Areva has three business divisons namely:
1. Front-End (focused on operations from mining to conversion to fuel rod creation)
2. Reactors & Services (focused on reactor design, build and renewable energy unit)
3. Back-End (focused on fuel treatment and recycling)
1.2 GROWTH PROFILE:
One of the prime reasons for the growth of nuclear power in France was the oil shock
or the energy crisis caused by the OPEC members in 1973. To prevent a future energy
crisis the French government accelerated its civilian nuclear program leading to
surplus of energy in the country. Today 78.8 per cent of the electricity generated in
France comes from nuclear power, by far the largest in the world. Since then Areva
has focused itself on global nuclear power development programs, the results of which
has been sustained revenue creation in three of the big markets i.e. Europe, North
America and Asia. To sustain its future growth it has now focused on the growing
Middle Eastern region.
Figure 1
1.3. REGION PROFILE
The Middle East can be divided into two regions – the Gulf region and the non-Gulf
region. The non-Gulf region is encompasses of the North African countries like Egypt,
Israel Jordan and Syria while the Gulf region consists of six countries located on the
Arabian subcontinent namely – Saudi Arabia, Oman, Qatar, United Arab Emirates
(UAE), Bahrain and Kuwait. The above countries have formed a political alliance
called the Gulf Cooperation Council (GCC). These countries are blessed with huge
reserves of oil and gas, which have been their initial economic driver. However now
they have diversified their economy by moving away from their sole reliance on oil
and building other sectors like manufacturing, construction, finance and tourism. The
World Energy Outlook, 2005, graph below shows the per capita demand in Gulf
countries to be higher than the OECD members combined.
Figure 2
Starting from 1970 till present day, the gas reserves have been used as a prime
feedstock for electricity generation and water desalination in the Gulf. With
accessibility of new gas supplies becoming difficult and understanding that long-term
use of current reserves domestically prevents them from maintaining their future
global export commitments; these countries have decided to look into alternative
sources for their feedstock. The soaring energy markets makes it more attractive to sell
internationally rather than use domestically.
Given the challenges of meeting the near-doubling energy requirements by 2020,
added to the pressure of conforming to environmental regulation, these countries have
understood that nuclear power plants are the only immediate and viable option
towards achieving these targets.
2. AREVA WAY:
According to Business Week (2010), in 2001 the three-way merger had turned Areva into a
one-stop shop that sold nuclear technology to the world. But the 1979 Three Mile Island
incident and the 1986 Chernobyl incident had dwindled business everywhere outside pro-
nuclear France.

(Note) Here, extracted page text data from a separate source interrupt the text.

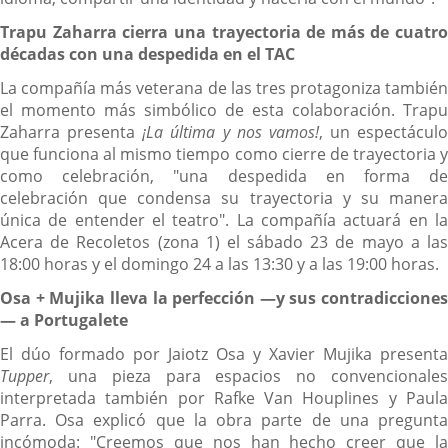
Trapu Zaharra cierra una trayectoria de más de cuatro
décadas con una despedida en el TAC
La compañía más veterana de las tres protagoniza también
el momento más simbólico de esta colaboración. Trapu
Zaharra presenta
¡La última y nos vamos!
, un espectáculo
que funciona al mismo tiempo como cierre de trayectoria y
como celebración, "una despedida en forma de
celebración que condensa su trayectoria y su manera
única de entender el teatro". La compañía actuará en la
Acera de Recoletos (zona 1) el sábado 23 de mayo a las
18:00 horas y el domingo 24 a las 13:30 y a las 19:00 horas.
Osa + Mujika lleva la perfección —y sus contradicciones
— a Portugalete
El dúo formado por Jaiotz Osa y Xavier Mujika presenta
Tupper
, una pieza para espacios no convencionales
interpretada también por Rafke Van Houplines y Paula
Parra. Osa explicó que la obra parte de una pregunta
incómoda: "Creemos que nos han hecho creer que la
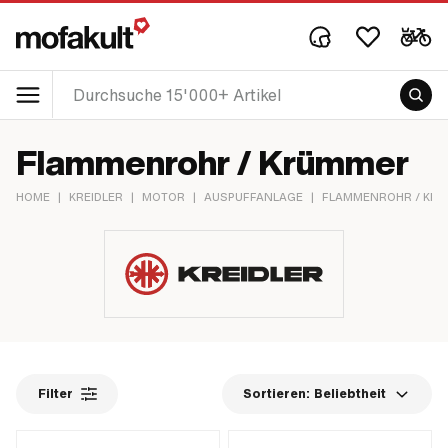
Flammenrohr / Krümmer
HOME
|
KREIDLER
|
MOTOR
|
AUSPUFFANLAGE
|
FLAMMENROHR / KR
Filter
Sortieren:
Beliebtheit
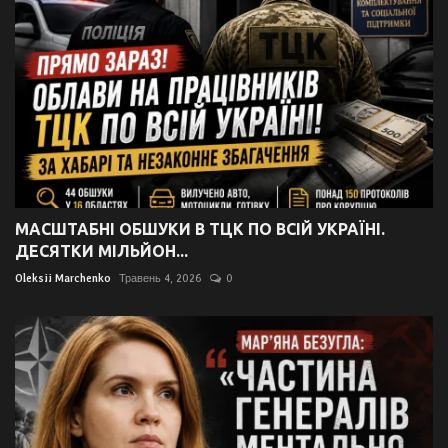
МАСШТАБНІ ОБШУКИ В ТЦК ПО ВСІЙ УКРАЇНІ.
ДЕСЯТКИ МІЛЬЙОН...
Oleksii Marchenko
Травень 4, 2026
0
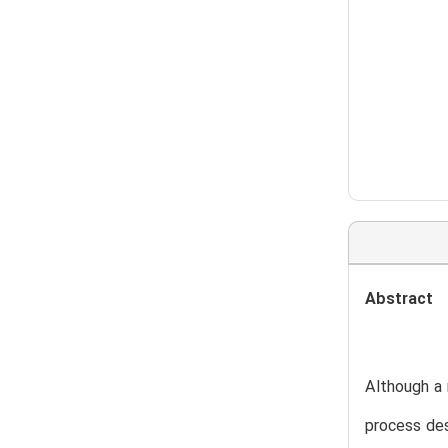
Abstract
Although a 
process des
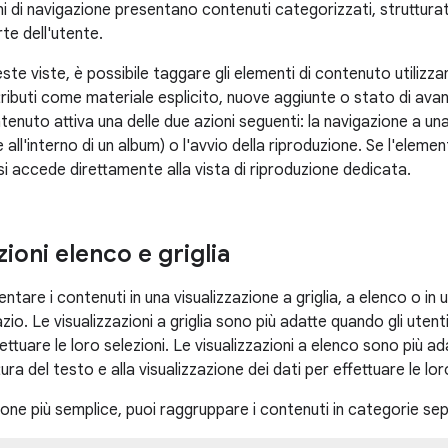
ni di navigazione presentano contenuti categorizzati, strutturati
te dell'utente.
ueste viste, è possibile taggare gli elementi di contenuto utilizza
ributi come materiale esplicito, nuove aggiunte o stato di ava
enuto attiva una delle due azioni seguenti: la navigazione a una v
all'interno di un album) o l'avvio della riproduzione. Se l'elemen
i accede direttamente alla vista di riproduzione dedicata.
zioni elenco e griglia
entare i contenuti in una visualizzazione a griglia, a elenco o 
zio. Le visualizzazioni a griglia sono più adatte quando gli utent
ettuare le loro selezioni. Le visualizzazioni a elenco sono più ad
tura del testo e alla visualizzazione dei dati per effettuare le lor
one più semplice, puoi raggruppare i contenuti in categorie sep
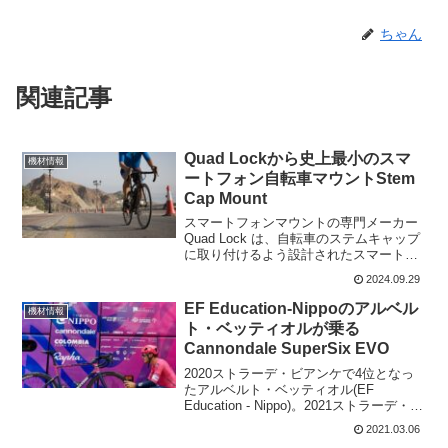
ちゃん
関連記事
Quad Lockから史上最小のスマ
機材情報
ートフォン自転車マウントStem
Cap Mount
スマートフォンマウントの専門メーカー
Quad Lock は、自転車のステムキャップ
に取り付けるよう設計されたスマートフ
ォン用の新しいマウントを2つリリース。
2024.09.29
Stem Cap Mount Stem Cap Mount
Adjustable...
EF Education-Nippoのアルベル
機材情報
ト・ベッティオルが乗る
Cannondale SuperSix EVO
2020ストラーデ・ビアンケで4位となっ
たアルベルト・ベッティオル(EF
Education - Nippo)。2021ストラーデ・ビ
アンケでは、エースとしてEF Education
2021.03.06
- Nippoをリードする。アルベルト・ベッ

During this nuclear drought the CEO, Anne Lauvergeon, spearheaded
Areva engineer’s to create a new technology called Evolutionary Pressurized Reactor
(EPR). The EPR is the most safe and efficient reactor capable to withstanding earthquakes
and jumbo jet crashes.
Post 2005, Areva has been following a dual strategy approach – one global and one for the
region. The Global strategy is for the company as a whole while the Regional strategy
depends on the divisions working in a particular region.
2.1 GLOBAL STRATEGY
Unlike the oil and gas reserves, which are mostly concentrated around Russia and the
Middle East, the uranium reserves are unequally spread around the globe. Areva’s
global strategy is three tiered as shown below:
1. To build 1/3rd of the new nuclear generating capacity.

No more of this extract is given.